Getting out the door for a run feels impossible some days. Whether it be telling ourselves it's too cold, too dark, or we're too busy -- there are myriad reasons you won't get your ass out that door.
I know, I do it. And I fight it. Each day is another chance for a success, and another chance for a failure.
There's something motivating about knowing that in 3 months from now, I'm going to be towing the line whether I like it or not. Races give us goals, things to work for, and a purpose that may be lacking in our running routine.
When you think about skipping that day's run, you will know that you aren't damaging some unknown future you, but a very real goal race in the upcoming future. Often times, that's the extra mental boost needed to get yourself out the door.
2. Get a running buddy, or running club.
If every Tuesday you do a long run with the ladies, you'll be guaranteed not to skip. A running buddy, or group holds you responsible through a social commitment to others.
When you don't feel like running, you won't need to think about skipping, you'll just head out anyway and get it done. Your presence will also help others to overcome their excuses not to run.
If you're not sure where to look for a club, start by checking out information from your local running store. Often times they have classes, disguised as group runs.
3. Start small, add small.
Last week I ran 30 miles, so think week I'm going to try to run 60 miles. That's a daunting task which will set you up for defeat.
If you're new, or coming back from injury, start small, and add small amount of mileage. It doesn't matter how great you feel after the first run, do not over commit yourself. There's no quicker way to start feeling bad about your runs than to schedule more than you can handle and feel like you're cheating yourself.
Be kind to yourself by giving yourself reachable goals.
4. Set aside time. Schedule a meeting with yourself.
It's easy to stretch your tasks to fill the time in your day. If you schedule a run, just like you schedule a meeting in your calendar, you will be much less likely to miss it.
Think of running as an appointment you make with yourself to spend time alone, thinking, and enjoying the thrill of floating on your own two feet. With all of the things you do for other people, for work, for your family -- it's silly not to set aside some time to enjoy and improve yourself.
5. Let go of the guilt.
So you missed the past few days? Don't look back and think, "I've missed two days already, what's the harm of missing a third". Instead, think, "I haven't run in awhile, now is a great time to start a new streak". It's all about perspective, keep your thoughts on the present.
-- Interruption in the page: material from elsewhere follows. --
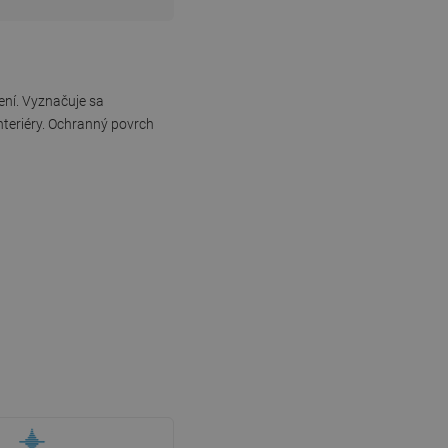
ení. Vyznačuje sa
nteriéry. Ochranný povrch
Feeling guilty about running only clouds something which you enjoy. If you're feeling guilty you won't want to think about running, since you associate that with negativity.
Even after you complete a run, you may think, "whopteedo, one run, I've missed so many days, I haven't gained anything".
Just let it go and treat each day as a new opportunity to better yourself, no matter what has happened in the past. Think positively and your experience will most likely be an enjoyable one.
Well? What keeps you running? I'd love to hear.